- Problem description -
With spelling and spacing unchanged, write out each line of the material.

- Provided entries -
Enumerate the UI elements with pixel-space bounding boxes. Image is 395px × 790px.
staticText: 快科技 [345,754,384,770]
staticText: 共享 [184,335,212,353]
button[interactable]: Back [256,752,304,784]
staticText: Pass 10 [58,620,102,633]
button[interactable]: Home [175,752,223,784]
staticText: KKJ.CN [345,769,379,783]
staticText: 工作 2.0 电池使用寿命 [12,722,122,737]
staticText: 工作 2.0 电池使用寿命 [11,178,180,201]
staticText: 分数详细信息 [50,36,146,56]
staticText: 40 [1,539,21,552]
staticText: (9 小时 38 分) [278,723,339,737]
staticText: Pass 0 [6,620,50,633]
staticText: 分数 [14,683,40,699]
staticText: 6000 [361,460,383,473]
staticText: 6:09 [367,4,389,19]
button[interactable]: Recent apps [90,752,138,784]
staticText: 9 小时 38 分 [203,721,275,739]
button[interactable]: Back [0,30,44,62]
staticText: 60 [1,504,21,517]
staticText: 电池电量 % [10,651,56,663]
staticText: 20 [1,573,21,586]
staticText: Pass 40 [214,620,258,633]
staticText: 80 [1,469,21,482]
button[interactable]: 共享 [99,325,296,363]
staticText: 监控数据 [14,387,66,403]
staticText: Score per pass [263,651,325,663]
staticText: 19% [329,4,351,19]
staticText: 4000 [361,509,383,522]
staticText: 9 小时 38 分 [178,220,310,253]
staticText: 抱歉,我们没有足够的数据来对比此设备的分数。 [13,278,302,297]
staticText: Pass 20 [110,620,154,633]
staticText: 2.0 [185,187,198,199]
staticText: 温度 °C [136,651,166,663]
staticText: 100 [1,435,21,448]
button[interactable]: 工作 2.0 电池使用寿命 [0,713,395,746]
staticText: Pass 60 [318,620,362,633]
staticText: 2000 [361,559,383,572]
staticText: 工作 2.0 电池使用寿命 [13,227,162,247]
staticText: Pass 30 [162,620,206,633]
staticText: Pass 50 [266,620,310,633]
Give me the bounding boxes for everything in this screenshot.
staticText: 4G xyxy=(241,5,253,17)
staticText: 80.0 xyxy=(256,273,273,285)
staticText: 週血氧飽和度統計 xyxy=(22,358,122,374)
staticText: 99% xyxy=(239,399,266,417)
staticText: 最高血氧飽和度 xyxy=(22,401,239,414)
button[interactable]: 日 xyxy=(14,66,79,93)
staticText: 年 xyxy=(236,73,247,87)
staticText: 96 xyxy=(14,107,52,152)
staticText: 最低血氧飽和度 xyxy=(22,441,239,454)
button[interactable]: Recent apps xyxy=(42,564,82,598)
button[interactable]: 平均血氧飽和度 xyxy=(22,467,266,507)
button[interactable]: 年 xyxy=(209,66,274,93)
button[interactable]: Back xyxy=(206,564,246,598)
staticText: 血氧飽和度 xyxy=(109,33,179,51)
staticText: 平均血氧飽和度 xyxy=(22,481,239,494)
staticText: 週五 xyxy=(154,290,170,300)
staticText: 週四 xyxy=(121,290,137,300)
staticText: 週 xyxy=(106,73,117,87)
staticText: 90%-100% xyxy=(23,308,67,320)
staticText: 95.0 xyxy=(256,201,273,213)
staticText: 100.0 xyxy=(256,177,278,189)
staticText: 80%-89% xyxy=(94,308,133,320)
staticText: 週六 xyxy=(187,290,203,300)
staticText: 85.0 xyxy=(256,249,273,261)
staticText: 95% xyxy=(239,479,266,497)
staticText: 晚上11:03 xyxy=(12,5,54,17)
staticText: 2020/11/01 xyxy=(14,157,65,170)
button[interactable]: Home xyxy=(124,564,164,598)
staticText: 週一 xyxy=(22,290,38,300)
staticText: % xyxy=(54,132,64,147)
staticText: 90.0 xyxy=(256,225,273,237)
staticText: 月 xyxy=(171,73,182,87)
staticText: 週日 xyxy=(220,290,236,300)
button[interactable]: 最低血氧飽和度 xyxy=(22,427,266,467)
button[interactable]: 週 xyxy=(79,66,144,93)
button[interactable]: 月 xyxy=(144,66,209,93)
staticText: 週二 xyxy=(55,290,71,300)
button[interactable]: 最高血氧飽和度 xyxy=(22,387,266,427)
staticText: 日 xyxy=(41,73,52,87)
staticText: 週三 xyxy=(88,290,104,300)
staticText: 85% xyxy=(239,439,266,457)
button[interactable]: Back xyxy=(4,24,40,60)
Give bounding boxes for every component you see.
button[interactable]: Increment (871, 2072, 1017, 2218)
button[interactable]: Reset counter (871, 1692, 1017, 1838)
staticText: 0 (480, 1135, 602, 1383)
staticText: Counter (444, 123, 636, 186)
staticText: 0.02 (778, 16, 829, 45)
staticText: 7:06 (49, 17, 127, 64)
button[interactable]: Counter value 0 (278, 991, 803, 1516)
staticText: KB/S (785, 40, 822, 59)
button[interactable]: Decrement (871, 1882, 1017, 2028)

- Exercise answer -
Enumerate the UI elements with pixel-space bounding boxes. Image is 395px × 790px.
staticText: 快科技 [345,754,384,770]
staticText: 共享 [184,335,212,353]
button[interactable]: Back [256,752,304,784]
staticText: Pass 10 [58,620,102,633]
button[interactable]: Home [175,752,223,784]
staticText: KKJ.CN [345,769,379,783]
staticText: 工作 2.0 电池使用寿命 [12,722,122,737]
staticText: 工作 2.0 电池使用寿命 [11,178,180,201]
staticText: 分数详细信息 [50,36,146,56]
staticText: 40 [1,539,21,552]
staticText: (9 小时 38 分) [278,723,339,737]
staticText: Pass 0 [6,620,50,633]
staticText: 分数 [14,683,40,699]
staticText: 6000 [361,460,383,473]
staticText: 6:09 [367,4,389,19]
button[interactable]: Recent apps [90,752,138,784]
staticText: 9 小时 38 分 [203,721,275,739]
button[interactable]: Back [0,30,44,62]
staticText: 60 [1,504,21,517]
staticText: 电池电量 % [10,651,56,663]
staticText: 20 [1,573,21,586]
staticText: Pass 40 [214,620,258,633]
staticText: 80 [1,469,21,482]
button[interactable]: 共享 [99,325,296,363]
staticText: 监控数据 [14,387,66,403]
staticText: Score per pass [263,651,325,663]
staticText: 19% [329,4,351,19]
staticText: 4000 [361,509,383,522]
staticText: 9 小时 38 分 [178,220,310,253]
staticText: 抱歉,我们没有足够的数据来对比此设备的分数。 [13,278,302,297]
staticText: Pass 20 [110,620,154,633]
staticText: 2.0 [185,187,198,199]
staticText: 温度 °C [136,651,166,663]
staticText: 100 [1,435,21,448]
button[interactable]: 工作 2.0 电池使用寿命 [0,713,395,746]
staticText: Pass 60 [318,620,362,633]
staticText: 2000 [361,559,383,572]
staticText: 工作 2.0 电池使用寿命 [13,227,162,247]
staticText: Pass 30 [162,620,206,633]
staticText: Pass 50 [266,620,310,633]
Give me the bounding boxes for everything in this screenshot.
staticText: 4G xyxy=(241,5,253,17)
staticText: 80.0 xyxy=(256,273,273,285)
staticText: 週血氧飽和度統計 xyxy=(22,358,122,374)
staticText: 99% xyxy=(239,399,266,417)
staticText: 最高血氧飽和度 xyxy=(22,401,239,414)
button[interactable]: 日 xyxy=(14,66,79,93)
staticText: 年 xyxy=(236,73,247,87)
staticText: 96 xyxy=(14,107,52,152)
staticText: 最低血氧飽和度 xyxy=(22,441,239,454)
button[interactable]: Recent apps xyxy=(42,564,82,598)
button[interactable]: 平均血氧飽和度 xyxy=(22,467,266,507)
button[interactable]: 年 xyxy=(209,66,274,93)
button[interactable]: Back xyxy=(206,564,246,598)
staticText: 血氧飽和度 xyxy=(109,33,179,51)
staticText: 平均血氧飽和度 xyxy=(22,481,239,494)
staticText: 週五 xyxy=(154,290,170,300)
staticText: 週四 xyxy=(121,290,137,300)
staticText: 週 xyxy=(106,73,117,87)
staticText: 90%-100% xyxy=(23,308,67,320)
staticText: 95.0 xyxy=(256,201,273,213)
staticText: 100.0 xyxy=(256,177,278,189)
staticText: 80%-89% xyxy=(94,308,133,320)
staticText: 週六 xyxy=(187,290,203,300)
staticText: 85.0 xyxy=(256,249,273,261)
staticText: 95% xyxy=(239,479,266,497)
staticText: 晚上11:03 xyxy=(12,5,54,17)
staticText: 2020/11/01 xyxy=(14,157,65,170)
button[interactable]: Home xyxy=(124,564,164,598)
staticText: 週一 xyxy=(22,290,38,300)
staticText: % xyxy=(54,132,64,147)
staticText: 90.0 xyxy=(256,225,273,237)
staticText: 月 xyxy=(171,73,182,87)
staticText: 週日 xyxy=(220,290,236,300)
button[interactable]: 最低血氧飽和度 xyxy=(22,427,266,467)
button[interactable]: 週 xyxy=(79,66,144,93)
button[interactable]: 月 xyxy=(144,66,209,93)
staticText: 週二 xyxy=(55,290,71,300)
button[interactable]: 最高血氧飽和度 xyxy=(22,387,266,427)
staticText: 日 xyxy=(41,73,52,87)
staticText: 週三 xyxy=(88,290,104,300)
staticText: 85% xyxy=(239,439,266,457)
button[interactable]: Back xyxy=(4,24,40,60)
Give bounding boxes for every component you see.
button[interactable]: Increment (871, 2072, 1017, 2218)
button[interactable]: Reset counter (871, 1692, 1017, 1838)
staticText: 0 (480, 1135, 602, 1383)
staticText: Counter (444, 123, 636, 186)
staticText: 0.02 (778, 16, 829, 45)
staticText: 7:06 (49, 17, 127, 64)
button[interactable]: Counter value 0 (278, 991, 803, 1516)
staticText: KB/S (785, 40, 822, 59)
button[interactable]: Decrement (871, 1882, 1017, 2028)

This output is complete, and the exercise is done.